A state visit does not imply endorsement
Some of the blogosphere left are trying to say that the Saudi state visit implies the Government somehow doesn't care about the appalling human rights record of the Government there.
But I seem to recall state visits by Presidents of the USSR throughout the Cold War when both sides were condemning each other's political and economic systems, were pointing nuclear arsenals at each other and we were specifically condemning the Gulag and the treatment of dissidents.
My take on the Saudis is the same as that Churchill had on Stalin's Russia when the Nazis invaded it: "If Hitler invaded hell I would make at least a favorable reference to the devil in the House of Commons."
They are a ghastly regime but the current alternative - even more extreme Islamism of the al-Qaeda variety - is even worse.
It's the same reason the West correctly backed Saddam's Iraq against Iran.
Diplomacy sometimes involves sitting down and establishing common interests with people you would otherwise not want to invite to dinner.

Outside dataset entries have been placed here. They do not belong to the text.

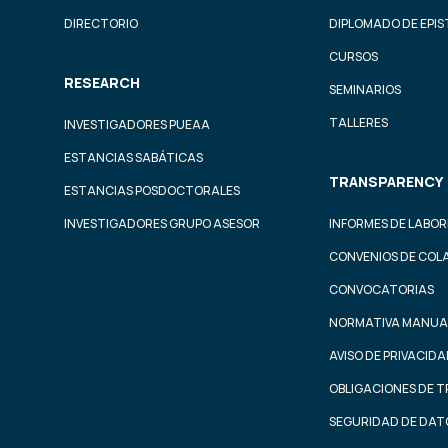
DIRECTORIO
DIPLOMADO DE EPI
CURSOS
RESEARCH
SEMINARIOS
TALLERES
INVESTIGADORES PUEAA
ESTANCIAS SABÁTICAS
TRANSPARENCY
ESTANCIAS POSDOCTORALES
INVESTIGADORES GRUPO ASESOR
INFORMES DE LABOR
CONVENIOS DE COL
CONVOCATORIAS
NORMATIVA MANUA
AVISO DE PRIVACID
OBLIGACIONES DE 
SEGURIDAD DE DAT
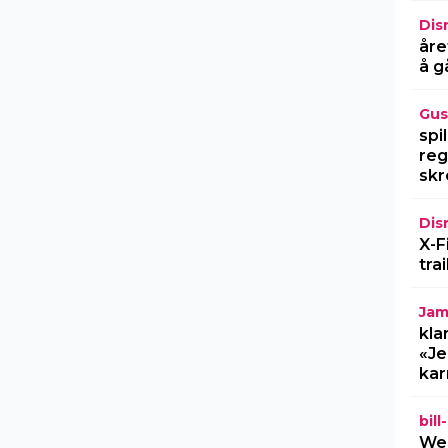
Dis
åre
å g
Gus
spi
reg
skr
Dis
X-F
tra
Jam
kla
«Je
kar
bil
Wel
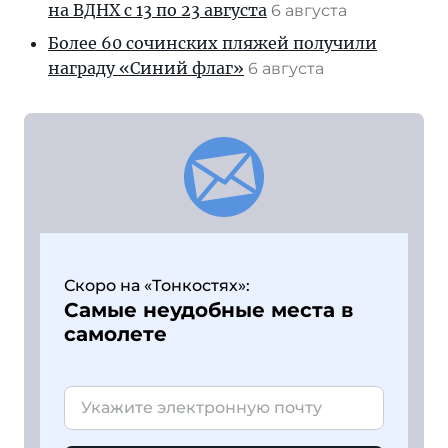
на ВДНХ с 13 по 23 августа
6 августа
Более 60 сочинских пляжей получили
награду «Синий флаг»
6 августа
Скоро на «Тонкостях»:
Самые неудобные места в
самолете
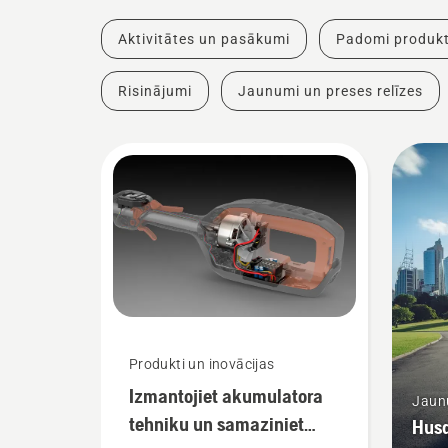
Aktivitātes un pasākumi
Padomi produkt
Risinājumi
Jaunumi un preses relīzes
Produkti un inovācijas
Izmantojiet akumulatora
Jaunu
tehniku un samaziniet
Husq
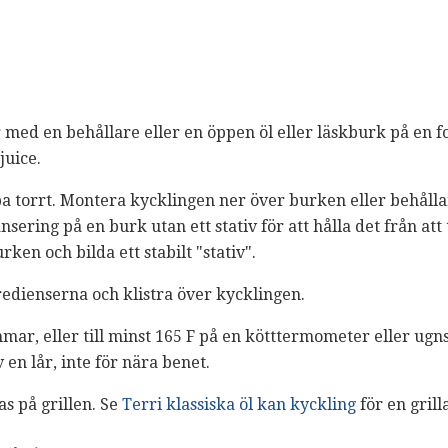
r med en behållare eller en öppen öl eller läskburk på en f
juice.
pa torrt. Montera kycklingen ner över burken eller behå
sering på en burk utan ett stativ för att hålla det från att 
en och bilda ett stabilt "stativ".
edienserna och klistra över kycklingen.
 timmar, eller till minst 165 F på en kötttermometer eller ugn
 en lår, inte för nära benet.
as på grillen. Se
Terri klassiska öl kan kyckling
för en grill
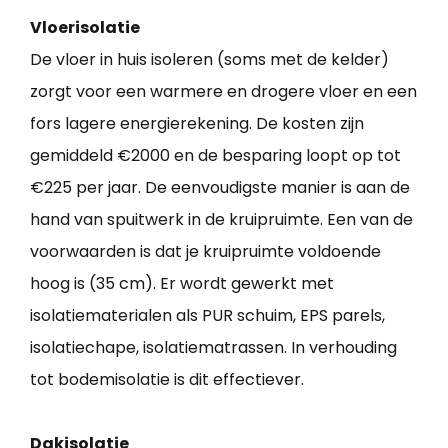
Vloerisolatie
De vloer in huis isoleren (soms met de kelder)
zorgt voor een warmere en drogere vloer en een
fors lagere energierekening. De kosten zijn
gemiddeld €2000 en de besparing loopt op tot
€225 per jaar. De eenvoudigste manier is aan de
hand van spuitwerk in de kruipruimte. Een van de
voorwaarden is dat je kruipruimte voldoende
hoog is (35 cm). Er wordt gewerkt met
isolatiematerialen als PUR schuim, EPS parels,
isolatiechape, isolatiematrassen. In verhouding
tot bodemisolatie is dit effectiever.
Dakisolatie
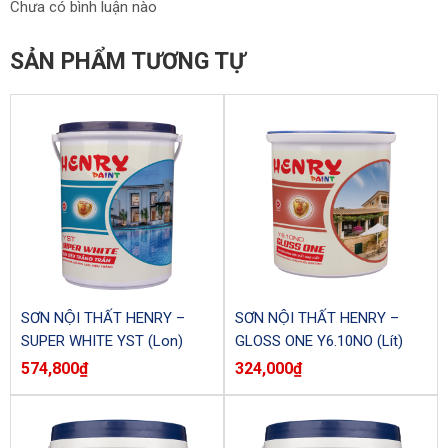
Chưa có bình luận nào
SẢN PHẨM TƯƠNG TỰ
SƠN NỘI THẤT HENRY –
SƠN NỘI THẤT HENRY –
SUPER WHITE YST (Lon)
GLOSS ONE Y6.10NO (Lít)
574,800
₫
324,000
₫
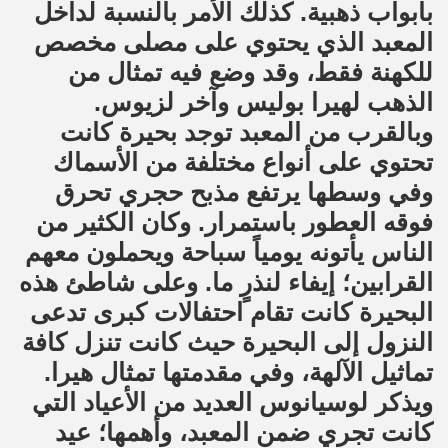
بأبواب ذهبية. كذلك الأمر بالنسبة لداخل
المعبد الذي يحتوي على مصلى مخصص
للكهنة فقط، وقد وضع فيه تمثال من
الذهب لهيرا بوليس وآخر لزيوس.
وبالقرب من المعبد توجد بحيرة كانت
تحتوي على أنواع مختلفة من الأسماك
وفي وسطها يرتفع مذبح حجري تحرق
فوقه العطور باستمرار. وكان الكثير من
الناس يأتونه يومياً سباحة ويحملون معهم
القرابين؛ إيفاء لنذرٍ ما. وعلى شاطئ هذه
البحيرة كانت تقام احتفالات كبرى تدعى
النزول إلى البحيرة حيث كانت تنزل كافة
تماثيل الآلهة، وفي مقدمتها تمثال هيرا.
ويذكر لوسيانوس العديد من الأعياد التي
كانت تجري ضمن المعبد، وأهمها؛ عيد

You have to do it if you have wider strategic interests that need protecting, or you just need to be in dialogue with your "enemy's enemy". Unfortunately it's part of being in government - unlike Vince Cable we can't indulge in gesture politics.
I'm fairly sure that vice versa the Saudis find it equally, if not more distasteful than we do sitting down to negotiate with decadent infidel Western liberals who have a female head of state.